Figure 3. Localization of syntaxin132 (SNARE protein) to the symbiosome membrane in infected nodule cells using confocal laser scanning microscopy. A fusion of GFP (green fluorescent protein) to syntaxin132 is used to visualize the protein (green). The rhizobium bacteria express a red fluorescent protein (mRFP) and are seen in red.

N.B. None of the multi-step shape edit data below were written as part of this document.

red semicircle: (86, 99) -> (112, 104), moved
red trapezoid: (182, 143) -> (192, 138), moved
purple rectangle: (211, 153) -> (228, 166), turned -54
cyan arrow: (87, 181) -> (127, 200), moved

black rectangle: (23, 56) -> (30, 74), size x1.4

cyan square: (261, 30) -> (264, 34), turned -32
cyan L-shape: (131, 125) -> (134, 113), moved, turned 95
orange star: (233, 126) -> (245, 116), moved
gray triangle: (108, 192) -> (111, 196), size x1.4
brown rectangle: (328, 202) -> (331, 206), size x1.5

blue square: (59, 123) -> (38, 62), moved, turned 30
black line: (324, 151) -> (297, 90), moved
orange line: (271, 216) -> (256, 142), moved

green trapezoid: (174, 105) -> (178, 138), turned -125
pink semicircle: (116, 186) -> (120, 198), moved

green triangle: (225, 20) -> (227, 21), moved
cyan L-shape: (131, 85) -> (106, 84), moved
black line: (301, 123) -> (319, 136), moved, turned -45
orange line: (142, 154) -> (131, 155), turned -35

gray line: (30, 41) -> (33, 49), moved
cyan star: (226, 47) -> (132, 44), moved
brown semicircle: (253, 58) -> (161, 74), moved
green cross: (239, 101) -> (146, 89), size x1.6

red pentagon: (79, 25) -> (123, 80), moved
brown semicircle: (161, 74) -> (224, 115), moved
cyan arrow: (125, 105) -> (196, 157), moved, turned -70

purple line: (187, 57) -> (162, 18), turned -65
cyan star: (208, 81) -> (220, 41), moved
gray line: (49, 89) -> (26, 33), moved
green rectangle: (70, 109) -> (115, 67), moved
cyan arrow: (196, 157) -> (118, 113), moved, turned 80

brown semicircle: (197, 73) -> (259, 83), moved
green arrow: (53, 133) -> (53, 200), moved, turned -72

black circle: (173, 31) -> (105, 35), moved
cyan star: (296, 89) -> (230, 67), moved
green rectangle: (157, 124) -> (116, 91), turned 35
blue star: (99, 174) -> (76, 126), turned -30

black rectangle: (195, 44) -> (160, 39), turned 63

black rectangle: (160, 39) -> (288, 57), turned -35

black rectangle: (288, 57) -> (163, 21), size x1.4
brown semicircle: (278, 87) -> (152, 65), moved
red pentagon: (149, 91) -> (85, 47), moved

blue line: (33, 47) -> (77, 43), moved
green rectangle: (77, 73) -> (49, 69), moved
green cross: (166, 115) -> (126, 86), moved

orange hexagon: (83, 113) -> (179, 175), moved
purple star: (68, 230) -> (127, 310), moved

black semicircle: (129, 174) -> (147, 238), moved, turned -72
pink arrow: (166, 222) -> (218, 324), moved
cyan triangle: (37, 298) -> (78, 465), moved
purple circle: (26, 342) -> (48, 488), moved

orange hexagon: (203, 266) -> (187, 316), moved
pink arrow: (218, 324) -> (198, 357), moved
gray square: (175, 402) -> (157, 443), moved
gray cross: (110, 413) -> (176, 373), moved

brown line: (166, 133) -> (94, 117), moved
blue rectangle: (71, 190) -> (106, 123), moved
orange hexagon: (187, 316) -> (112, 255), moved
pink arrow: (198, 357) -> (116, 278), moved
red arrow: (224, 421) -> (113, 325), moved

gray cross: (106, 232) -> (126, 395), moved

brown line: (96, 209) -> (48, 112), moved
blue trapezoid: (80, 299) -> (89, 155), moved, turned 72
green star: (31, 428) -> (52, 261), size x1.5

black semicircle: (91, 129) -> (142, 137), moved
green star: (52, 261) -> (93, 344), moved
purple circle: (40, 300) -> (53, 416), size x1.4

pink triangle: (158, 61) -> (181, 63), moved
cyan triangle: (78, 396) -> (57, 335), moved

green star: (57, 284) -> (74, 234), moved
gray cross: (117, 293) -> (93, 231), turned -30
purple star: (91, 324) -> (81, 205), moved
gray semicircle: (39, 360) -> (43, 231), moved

Specialized membrane domains (lipid rafts) during infection

Recently a new research line was set up that focuses on the involvement of specialized lipid membrane domains (lipid rafts) in the rhizobial infection process; both infection thread formation and symbiosome formation. Such lipid domains play important roles in the penetration resistance against pathogenic fungi in plants and in animal cells lipid rafts form portals for the invasion by pathogenic bacteria. It will be studied whether lipid rafts play a role in the rhizobial infection process. The possible association of the Nod factor signaling receptors with such domains is studied as well as how such domains are formed. Further, it is studied whether the bacteria enter the nodule cells through lipid rafts.

Practical work

  • Construction of fluorescent fusion protein constructs to localize proteins of interest in vivo using confocal microscopy.
  • Functional analyses using RNA interference, over-expression constructs, construction of mutant proteins (dominant-negative / -positive forms).
  • Expression analyses (promoter-GUS reporter constructs, Real-time RT-PCR (qPCR), in situ hybridization).
  • Light, Confocal Laser Scanning and Electron microscopy.
  • Immunolocalization of proteins.
  • Yeast-two-hybrid (split-ubiquitin) screens to identify interacting partners of proteins of interest and verification using GST-pull down assays or FRET analyses.
  • Agrobacterium rhizogenes mediated plant root transformation.
  • Genetic mapping and cloning of identified plant mutants affected in symbiosome formation.